Conferencias a mis alumnos: Conselhos Incisivos e Hilários Sobre a Vida Pastoral e Pregação
A Sala de Aula nas Tardes de Sexta-feira
Charles Haddon Spurgeon no era apenas pastor de una megaigreja vitoriana; ele era também o afetuoso presidente e instructor principal del Colegio de Pastores (Colégio dos Pastores). Todas las sextas feiras à tarde, ele se reunia con sus alunos para ministrar palestras sobre los aspectos más prácticos, teológicos y cotidianos del ministerio cristão.
Essas conversas informais foram posteriormente compiladas y publicadas sob o título Lectures to My Students (Lições Aos Meus Alunos), con el objetivo principal de instruir estudiantes e iniciantes na pregação. O propio Spurgeon reconoció que el tom de sus palestras podía volar impertinente se dirigido a mestres y veteranos de Israel, pero era exactamente el tipo de exortação honesta que os jóvenes recrutas precisavam ouvir antes de asumir sus propios púlpitos.
El Riso Como Ferramenta Pedagógica y Corretiva
Uma das características mais marcantes dessas aulas era o uso deliberado do humor e do sarcasmo.

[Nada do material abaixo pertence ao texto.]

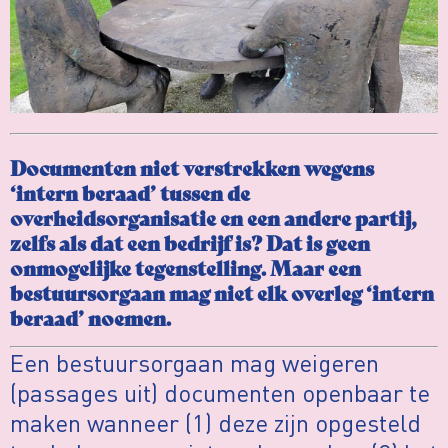
Documenten niet verstrekken wegens
‘intern beraad’ tussen de
overheidsorganisatie en een andere partij,
zelfs als dat een bedrijf is? Dat is geen
onmogelijke tegenstelling. Maar een
bestuursorgaan mag niet elk overleg ‘intern
beraad’ noemen.
Een bestuursorgaan mag weigeren
(passages uit) documenten openbaar te
maken wanneer (1) deze zijn opgesteld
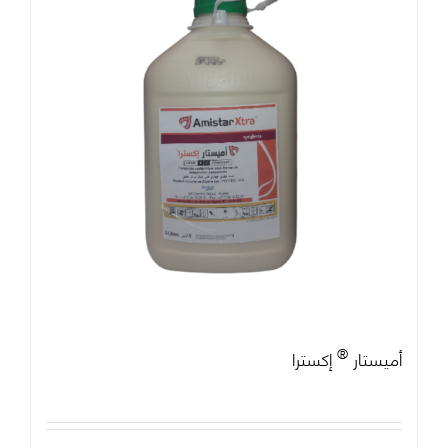
®
أميستار
إكسترا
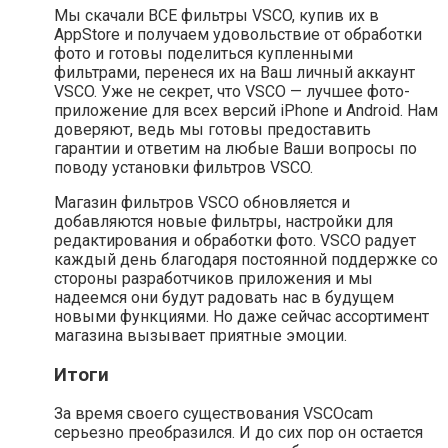
Мы скачали ВСЕ фильтры VSCO, купив их в
AppStore и получаем удовольствие от обработки
фото и готовы поделиться купленными
фильтрами, перенеся их на Ваш личный аккаунт
VSCO. Уже не секрет, что VSCO — лучшее фото-
приложение для всех версий iPhone и Android. Нам
доверяют, ведь мы готовы предоставить
гарантии и ответим на любые Ваши вопросы по
поводу установки фильтров VSCO.
Магазин фильтров VSCO обновляется и
добавляются новые фильтры, настройки для
редактирования и обработки фото. VSCO радует
каждый день благодаря постоянной поддержке со
стороны разработчиков приложения и мы
надеемся они будут радовать нас в будущем
новыми функциями. Но даже сейчас ассортимент
магазина вызывает приятные эмоции.
Итоги
За время своего существования VSCOcam
серьезно преобразился. И до сих пор он остается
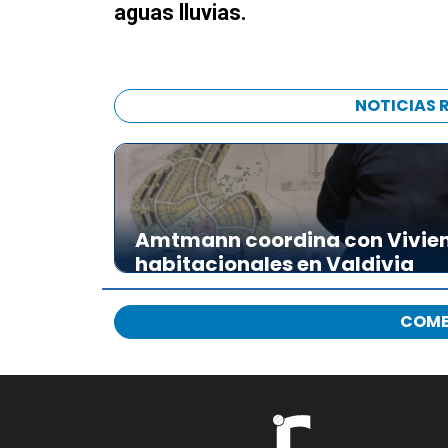
aguas lluvias.
NOTICIAS 
Amtmann coordina con Vivien
habitacionales en Valdivia
COME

Al dedicar capítulos enteros a tópicos como "Postura, Gesto e Ação", Spurgeon sabía que algunos críticos o julgariam por gastar tempo com assuntos secundários e fazer piadas à custa de homens bons. Sin embargo, ele argumentava que era una tragedia ver a mensagem do Senhor sendo arruinada por um mensageiro que chamava mais atenção para si mesmo através de maneirismos grotescos e desajeitados do que para o Cristo que pregava. Spurgeon creía firmemente que ciertos vicios y bizarrices de púlpito no podían ser curados de otra forma senão expondo-os ao ridículo.
Ele instruía sus alunos com ilustraciones hilárias para corregir sus hábitos. Por ejemplo, para alertar contra sermones con presentaciones excesivamente largas, ele comparava a prática a construir un "grande pórtico para una casa pequeña". Ele contava a história de uma excelente mulher cristã que, após ouvir um pregador gastar uma hora inteira apenas em su prefácio, comenta que o bom homem demorou tanto tempo "arrumando a toalha da mesa" que ela acabou perdendo o apetite e achou que, al final, não haveria jantar algum.
Consejos Práticos e Inusitados: O Ar Fresco e a Acústica
La preocupación de Spurgeon por la eficacia del embarazo gira en torno al ambiente físico de la iglesia. Ele ensinava que um ambiente abafado e sem ventilação era inimigo do Evangelho, confesando que o "ar viciado me deixa letárgico, e aos meus ouvintes também". Para ilustrar la importancia de la ventilación, ele relatou um episódio de sus primeros días en Capela de New Park Street, donde las janelas han sido construidas de forma a não abrirem.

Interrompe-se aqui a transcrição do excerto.